The government has a duty to provide a certain minimum amount of care but I’m a strong believer than there should be no limit on the maximal amount of care, after all, its your money.

In the end, it comes down to choice, I think its fairly evident that its impossible to have the very best healthcare for everybody so there needs to be a way to ration it. Of all the ones that are possible rationing by wealth seems the best we can do.

I was talking about marginal cases, mostly.

Suppose there is my theoretical operation with a 20% success ratio. Is that included under “basic”, or not?

That’s fair enough. Are you prepared to back them up when they deny treatment to someone, but the rich can buy a kidney transplant?

My impression is that they are a major factor. I don’t have a cite, but I was told once that 30% of Medicare spending was incurred during the last six months of life. This was from the head of medical review at the hospital I used to work at.

For example, my cousin and her husband are both doctors. One runs an NICU in the poorer section of her city, the other specializes in pulmonology.

Most of their patients die, or, if they live, are severely compromised.

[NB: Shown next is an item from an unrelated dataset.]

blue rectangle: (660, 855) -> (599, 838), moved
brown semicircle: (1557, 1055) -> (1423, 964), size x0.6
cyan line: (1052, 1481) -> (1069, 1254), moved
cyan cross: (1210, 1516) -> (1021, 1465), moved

Would their services be covered under universal health care, or not? If you do, it won’t do much good. If you don’t, some patients will definitely die that wouldn’t if my cousin or her husband treated them.

“Universal” in the sense of “covering everyone” is one thing. In the sense of “covering everything”, it is quite another.

My theory is that we will never get a handle on spending until we implement some form of rationing, and accept that we are letting people die in order to save money. We can’t sugar-coat it any more than that.

And I think things will have to get much worse before we can accept that.